Jenny Meyer will take over translation rights for agent Julie Barer’s list (excluding Asia). Meyer already represents rights for The Book Group’s Elisabeth Weed and Brettne Bloom, and adult titles for Faye Bender. UK/ANZ rights to Barer’s titles remain with Caspian Dennis at Abner Stein.
Franklin & Siegal Associates has been named literary scout for Kalla Kulor in Sweden.
The Book Industry Study Group will present their Award for Excellence to John Ingram at the organization’s annual meeting. The Distinguished Service Award is being given to all 15 BISG committee and working croup chairs.
Canada’s Giller Prize announced their longlist of 12 titles, with the finalists to be named on September 26.
LitHub’s latest interview with a gatekeeper features Nan Talese — whom Michael Korda nicknamed “Velvet Hammer” (“I think it’s because I’m very passionate about what I do.”) Her formula remains the same: “I’m sticking to acquiring good literature. It might not sell, but happily, the president of Knopf Doubleday likes what I do.” As Talese notes, in choosing what to publish, “really, there are three things for me: one is that the author is a storyteller; two that she or he uses the language very well and three, that she or he is passionate about the subject; that transfers to the reader.”

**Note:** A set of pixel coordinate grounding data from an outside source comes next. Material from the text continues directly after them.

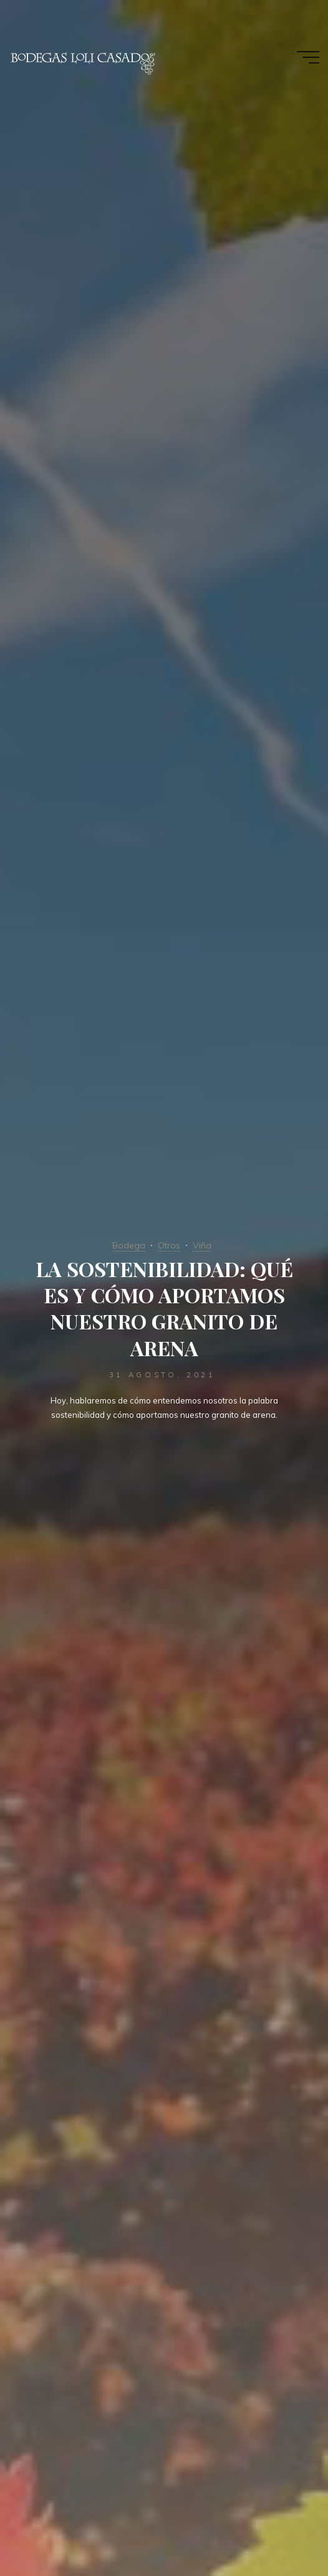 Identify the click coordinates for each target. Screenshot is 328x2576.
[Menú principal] (308, 57)
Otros (169, 1245)
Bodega (128, 1245)
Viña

While Talese’s focus has remained consistent, on the larger landscape she suggests, “I think publishing is going through its adolescence, through some growing pains. Some people have given up, and happily Sonny Mehta hasn’t. There are so many independent publishers now, and some people are publishing on the Internet, then you have the reliable old publishers, which are getting perhaps too big…. I think it may be just too much. It’s gotten so corporate. We all go on doing the same things we used to do but the finances are more corporate and you get so much information coming at you. It’s just too much. What’s happening to publishing is it’s very unprofitable now because people are going so fast and have lost touch with the authors unless they write bestsellers. People have to be able to sit still and concentrate to read a book.”